## REDSEA python version 0.0.1

Translated from Yunhao Bai's MATLAB code by Bokai Zhu.

Some minor difference with Yunhao's MATLAB (subject to update in future version):

1. Does not filter the positive nuclear identity (cells) (because that part of code is in "mibisegmentByDeepProbWithPerm3.m"). But can be easily added by user.

2. Does not produce the sanity plot, since it should be outside of the compensation function. OPTIONAL add later

3. Does not produce FCS file at the end. Instead produce the 4 fcs file in a matrix style (pandas format), easier for later usage

Edited by Ben Caiello, with the intent of allowing it to work with current DeepCell segmentation masks / the steinbock pipeline. The algorithm is not identical, as that is not possible (I think) given the differenes in the masks of old DeepCell and new DeepCell (+ / - zero boundaries changes the effective pixel width of the boundary measurement step).
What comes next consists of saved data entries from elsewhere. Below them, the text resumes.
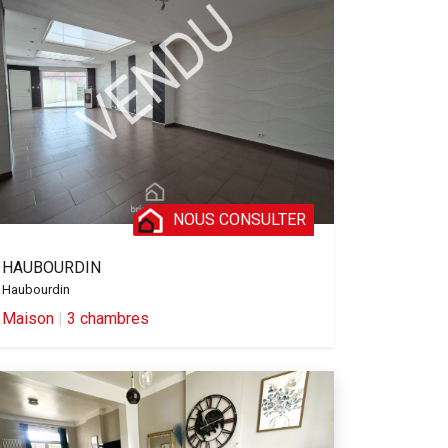
NOUS CONSULTER
HAUBOURDIN
Haubourdin
Maison
|
3 chambres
Dataset I had been using for CD3 / CD20 compensation: https://zenodo.org/records/8023452

Passed through steinbock to derive .tiffs and masks, then fed into this script

The directory structure required for the script as-written is the one naturally produced by steinbock + the REDSEA massDS.csv file:

A master directory with two folders: \img & \masks - each containing .tiffs with the original images and the DeepCell generated masks, repectively, with matching file names - and 1 .csv file (massDS.csv)

The massDS file is the same structure as the main REDSEA package: it must contain a 'Label' column with your channel labels / numbers.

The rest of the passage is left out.